[Saved entries]
= Beginning of Section =
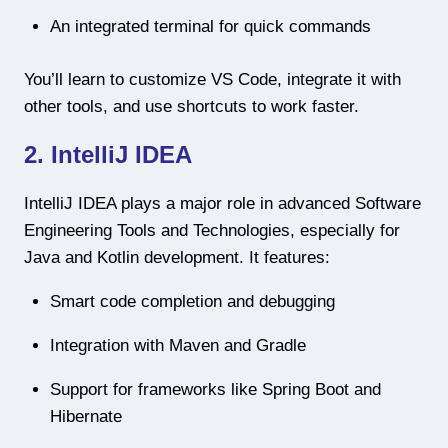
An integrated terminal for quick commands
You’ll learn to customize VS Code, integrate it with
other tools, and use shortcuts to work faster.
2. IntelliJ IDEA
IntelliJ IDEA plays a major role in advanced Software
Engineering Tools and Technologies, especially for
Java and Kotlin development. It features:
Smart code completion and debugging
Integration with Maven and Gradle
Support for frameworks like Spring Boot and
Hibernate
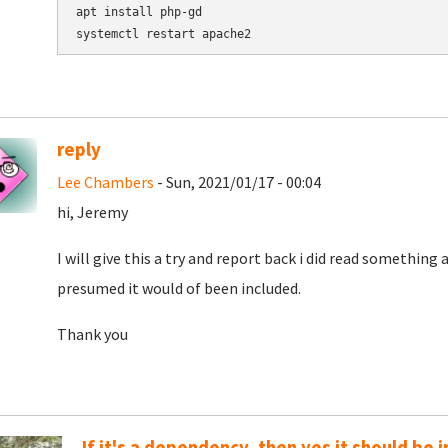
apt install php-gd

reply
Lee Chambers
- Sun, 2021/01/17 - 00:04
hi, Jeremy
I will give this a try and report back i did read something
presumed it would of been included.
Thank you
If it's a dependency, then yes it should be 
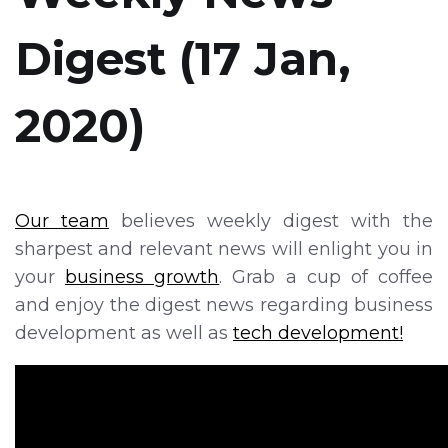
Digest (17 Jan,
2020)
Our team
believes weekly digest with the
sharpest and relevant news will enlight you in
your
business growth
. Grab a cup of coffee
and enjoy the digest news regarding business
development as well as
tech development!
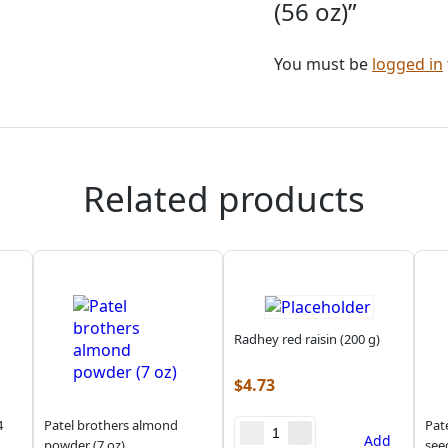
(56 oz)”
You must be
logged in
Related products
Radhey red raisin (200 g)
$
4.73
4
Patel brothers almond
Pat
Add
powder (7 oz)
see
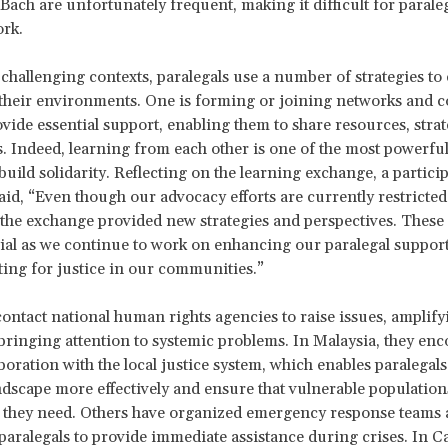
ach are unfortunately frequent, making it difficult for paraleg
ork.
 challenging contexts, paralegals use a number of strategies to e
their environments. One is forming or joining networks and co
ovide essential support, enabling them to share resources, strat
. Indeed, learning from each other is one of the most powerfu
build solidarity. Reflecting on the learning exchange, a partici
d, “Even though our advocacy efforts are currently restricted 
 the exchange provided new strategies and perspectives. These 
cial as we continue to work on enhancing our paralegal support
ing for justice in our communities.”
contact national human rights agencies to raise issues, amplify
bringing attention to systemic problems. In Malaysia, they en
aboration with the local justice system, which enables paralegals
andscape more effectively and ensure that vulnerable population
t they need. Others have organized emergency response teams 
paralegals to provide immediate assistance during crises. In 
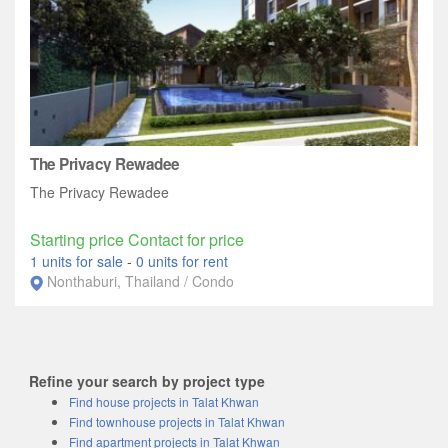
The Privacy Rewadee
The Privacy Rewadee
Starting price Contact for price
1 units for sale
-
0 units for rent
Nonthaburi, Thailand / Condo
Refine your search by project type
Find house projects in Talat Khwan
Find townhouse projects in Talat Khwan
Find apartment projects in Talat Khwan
= End of Section =
= Beginning of Section =
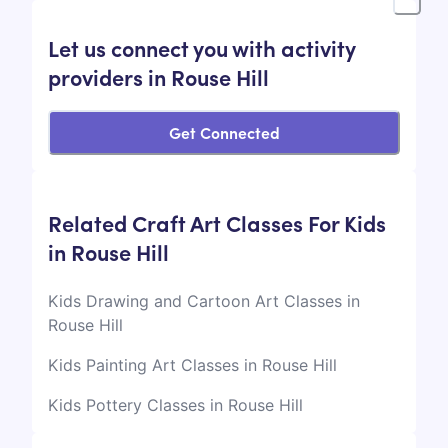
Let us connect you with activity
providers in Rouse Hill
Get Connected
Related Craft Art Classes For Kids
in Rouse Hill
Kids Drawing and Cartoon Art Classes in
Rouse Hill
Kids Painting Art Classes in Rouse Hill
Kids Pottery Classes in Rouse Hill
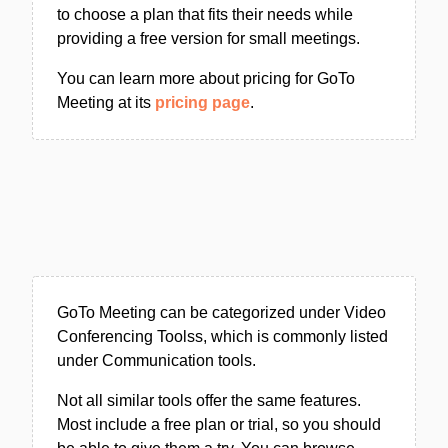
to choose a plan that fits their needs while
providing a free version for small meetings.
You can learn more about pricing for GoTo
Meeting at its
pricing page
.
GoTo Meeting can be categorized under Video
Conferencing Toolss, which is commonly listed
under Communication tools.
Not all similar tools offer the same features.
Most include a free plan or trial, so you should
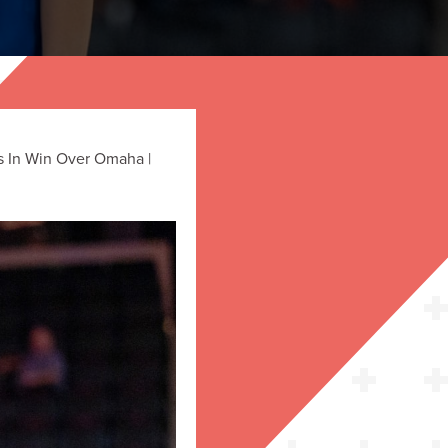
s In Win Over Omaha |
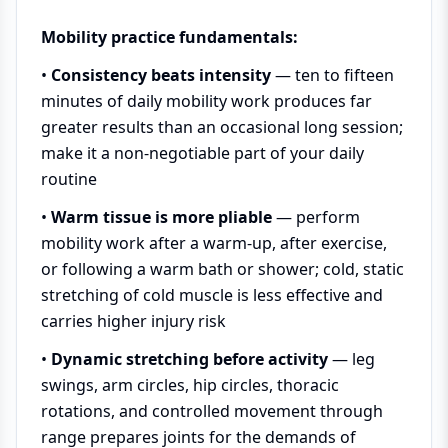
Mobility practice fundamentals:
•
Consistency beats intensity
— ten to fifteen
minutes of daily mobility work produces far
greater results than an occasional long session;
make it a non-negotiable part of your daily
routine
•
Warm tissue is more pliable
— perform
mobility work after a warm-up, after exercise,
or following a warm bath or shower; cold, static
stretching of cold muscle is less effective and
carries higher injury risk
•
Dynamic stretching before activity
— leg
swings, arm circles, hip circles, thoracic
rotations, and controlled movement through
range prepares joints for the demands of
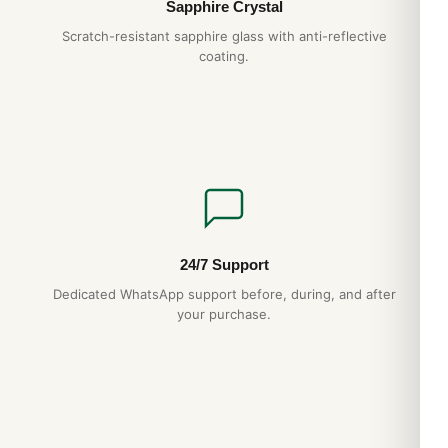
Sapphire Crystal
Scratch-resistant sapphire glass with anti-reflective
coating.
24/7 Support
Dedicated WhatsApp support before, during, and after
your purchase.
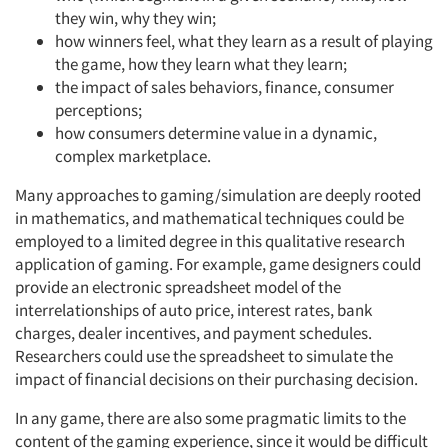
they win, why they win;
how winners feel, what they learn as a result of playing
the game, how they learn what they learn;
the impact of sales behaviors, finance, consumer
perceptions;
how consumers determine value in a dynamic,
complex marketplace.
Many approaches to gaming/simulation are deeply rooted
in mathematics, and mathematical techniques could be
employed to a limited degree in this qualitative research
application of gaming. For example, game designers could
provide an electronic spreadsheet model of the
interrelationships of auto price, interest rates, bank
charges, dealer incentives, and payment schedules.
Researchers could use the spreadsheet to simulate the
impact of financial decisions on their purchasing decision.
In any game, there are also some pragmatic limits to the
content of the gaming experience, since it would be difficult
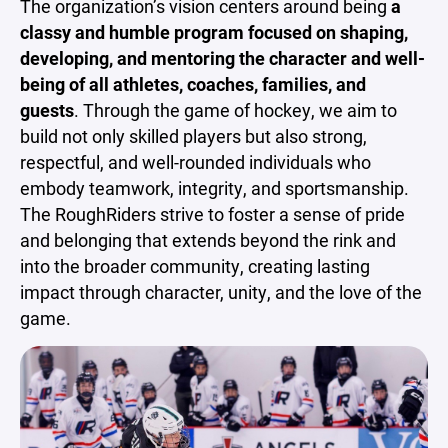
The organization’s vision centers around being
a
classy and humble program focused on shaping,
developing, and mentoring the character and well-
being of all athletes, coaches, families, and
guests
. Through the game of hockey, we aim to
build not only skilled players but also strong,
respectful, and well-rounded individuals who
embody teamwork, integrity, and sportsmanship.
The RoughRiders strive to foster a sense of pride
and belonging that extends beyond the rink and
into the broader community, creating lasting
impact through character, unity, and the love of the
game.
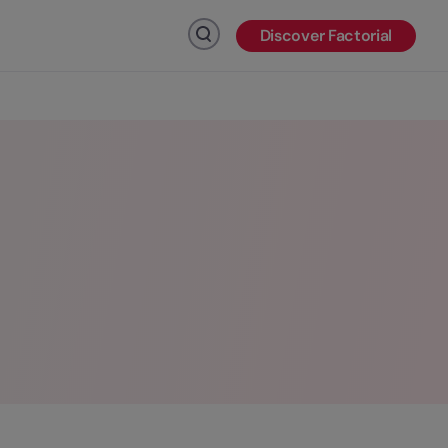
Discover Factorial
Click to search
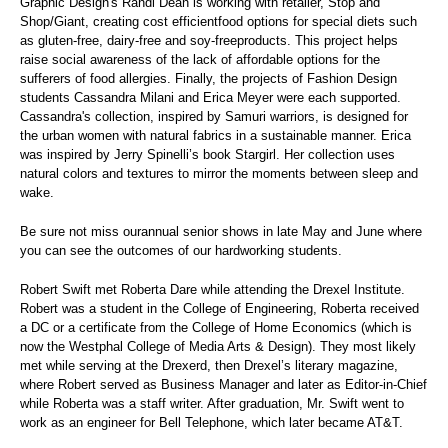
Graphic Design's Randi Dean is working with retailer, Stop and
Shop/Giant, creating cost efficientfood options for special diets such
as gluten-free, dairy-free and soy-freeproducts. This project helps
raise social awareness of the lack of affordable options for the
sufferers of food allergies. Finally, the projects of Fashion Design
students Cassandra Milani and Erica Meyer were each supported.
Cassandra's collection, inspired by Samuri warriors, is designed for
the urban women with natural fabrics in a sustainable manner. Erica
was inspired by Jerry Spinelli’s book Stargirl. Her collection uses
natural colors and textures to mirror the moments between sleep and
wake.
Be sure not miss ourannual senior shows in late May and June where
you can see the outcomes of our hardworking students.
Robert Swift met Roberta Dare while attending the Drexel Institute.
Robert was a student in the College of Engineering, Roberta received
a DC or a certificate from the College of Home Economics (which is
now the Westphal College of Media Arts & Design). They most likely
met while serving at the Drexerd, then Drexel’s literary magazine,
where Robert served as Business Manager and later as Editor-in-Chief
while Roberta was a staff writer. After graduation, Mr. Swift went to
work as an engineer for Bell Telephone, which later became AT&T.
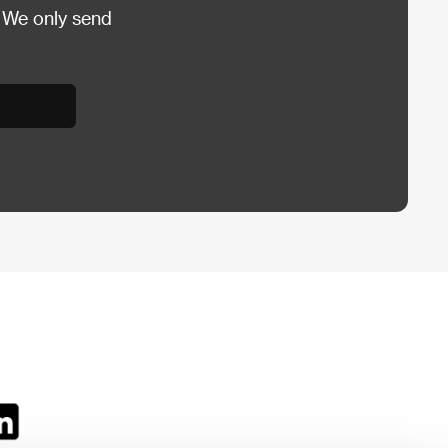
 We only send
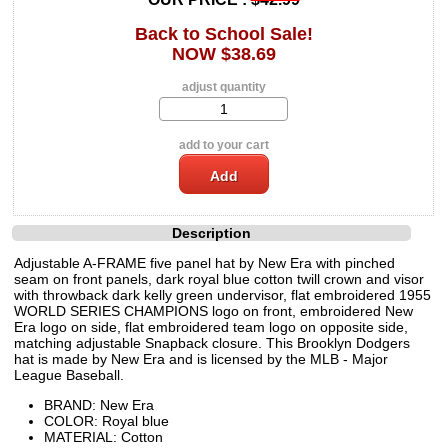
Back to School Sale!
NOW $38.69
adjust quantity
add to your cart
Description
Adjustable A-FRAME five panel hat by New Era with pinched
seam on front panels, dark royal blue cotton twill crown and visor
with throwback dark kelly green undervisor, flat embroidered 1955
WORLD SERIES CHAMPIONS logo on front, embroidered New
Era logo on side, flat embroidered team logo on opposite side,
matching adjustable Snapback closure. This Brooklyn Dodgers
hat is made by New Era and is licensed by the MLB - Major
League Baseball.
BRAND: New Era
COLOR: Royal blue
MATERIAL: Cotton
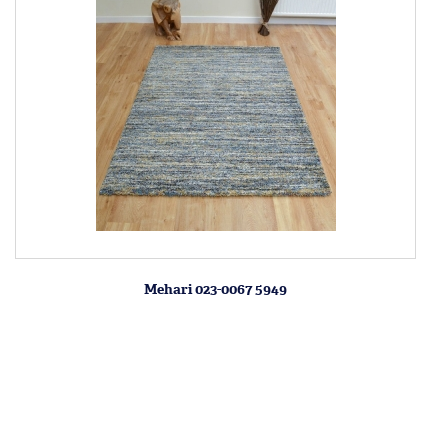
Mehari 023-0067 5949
= End of Section =
= Beginning of Section =
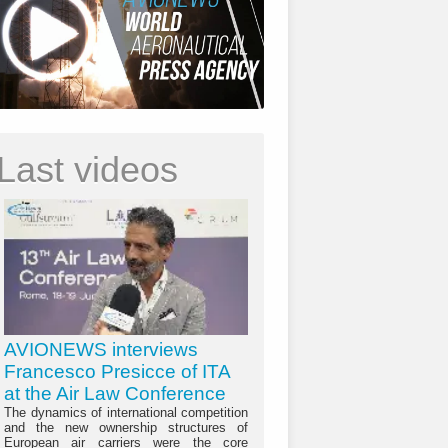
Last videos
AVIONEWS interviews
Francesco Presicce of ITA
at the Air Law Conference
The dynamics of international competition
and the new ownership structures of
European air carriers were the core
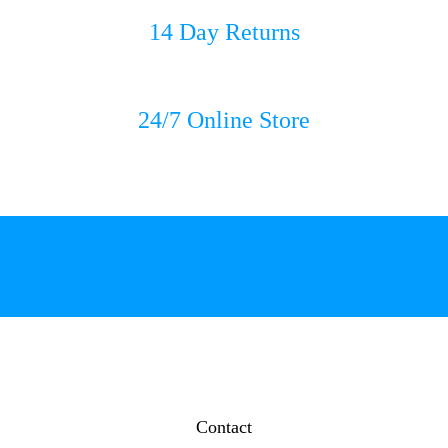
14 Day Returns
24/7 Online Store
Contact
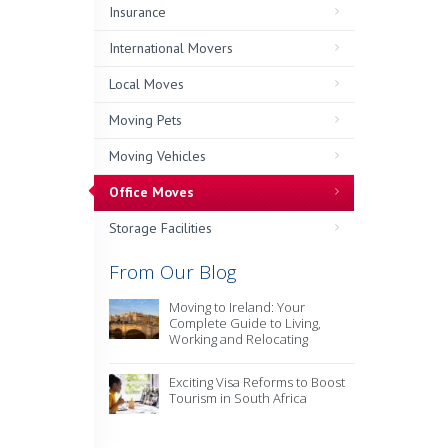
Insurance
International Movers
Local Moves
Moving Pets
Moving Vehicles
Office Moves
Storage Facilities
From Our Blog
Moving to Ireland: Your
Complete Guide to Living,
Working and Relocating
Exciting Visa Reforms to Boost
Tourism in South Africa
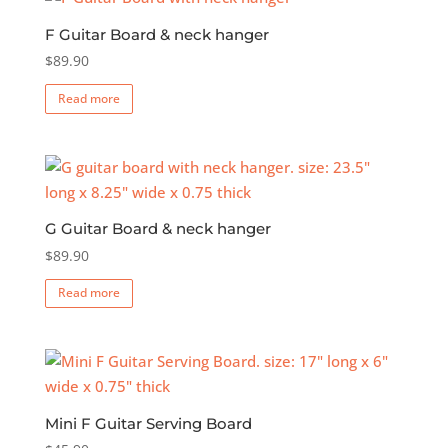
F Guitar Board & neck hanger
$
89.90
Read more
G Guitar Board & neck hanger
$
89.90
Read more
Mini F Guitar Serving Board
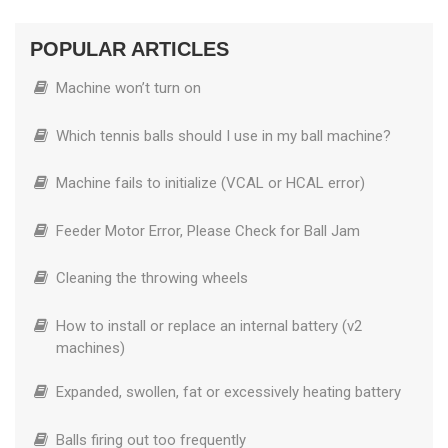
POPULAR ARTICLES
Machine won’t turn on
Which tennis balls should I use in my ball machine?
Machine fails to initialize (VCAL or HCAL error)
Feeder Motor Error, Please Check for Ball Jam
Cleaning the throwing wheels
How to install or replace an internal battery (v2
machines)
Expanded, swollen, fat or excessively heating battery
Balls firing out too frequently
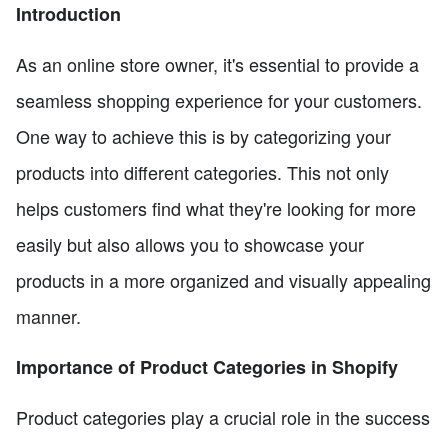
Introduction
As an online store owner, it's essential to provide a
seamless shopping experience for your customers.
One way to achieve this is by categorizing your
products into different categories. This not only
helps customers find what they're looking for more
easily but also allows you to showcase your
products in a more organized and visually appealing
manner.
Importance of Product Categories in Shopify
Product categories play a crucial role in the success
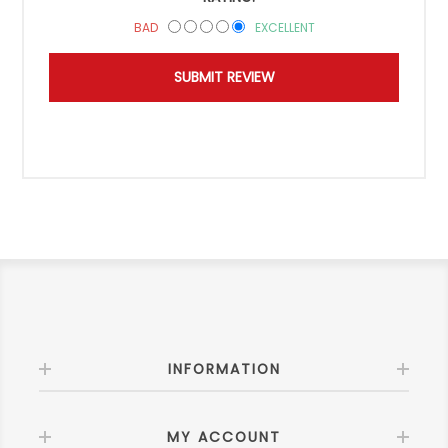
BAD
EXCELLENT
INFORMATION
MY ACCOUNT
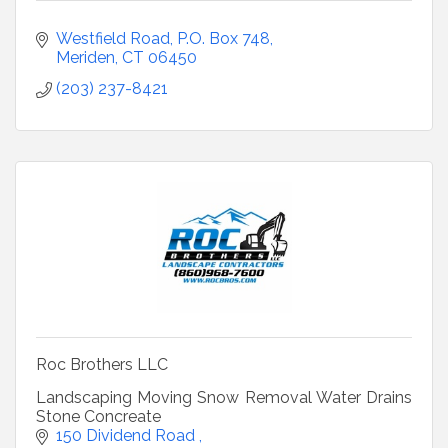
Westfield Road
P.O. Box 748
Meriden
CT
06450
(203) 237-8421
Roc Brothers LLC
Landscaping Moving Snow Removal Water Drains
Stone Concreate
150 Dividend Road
= End of Section =
■ What you have to do:
Return the lines above from the one with "An integrated terminal for quick commands" through the one with "believes weekly digest with the", verbatim and nothing else. Omit every picture.

■ Worked solution:
An integrated terminal for quick commands
You’ll learn to customize VS Code, integrate it with
other tools, and use shortcuts to work faster.
2. IntelliJ IDEA
IntelliJ IDEA plays a major role in advanced Software
Engineering Tools and Technologies, especially for
Java and Kotlin development. It features:
Smart code completion and debugging
Integration with Maven and Gradle
Support for frameworks like Spring Boot and
Hibernate
apt install php-gd

reply
Lee Chambers
- Sun, 2021/01/17 - 00:04
hi, Jeremy
I will give this a try and report back i did read something
presumed it would of been included.
Thank you
If it's a dependency, then yes it should be 
Digest (17 Jan,
2020)
Our team
believes weekly digest with the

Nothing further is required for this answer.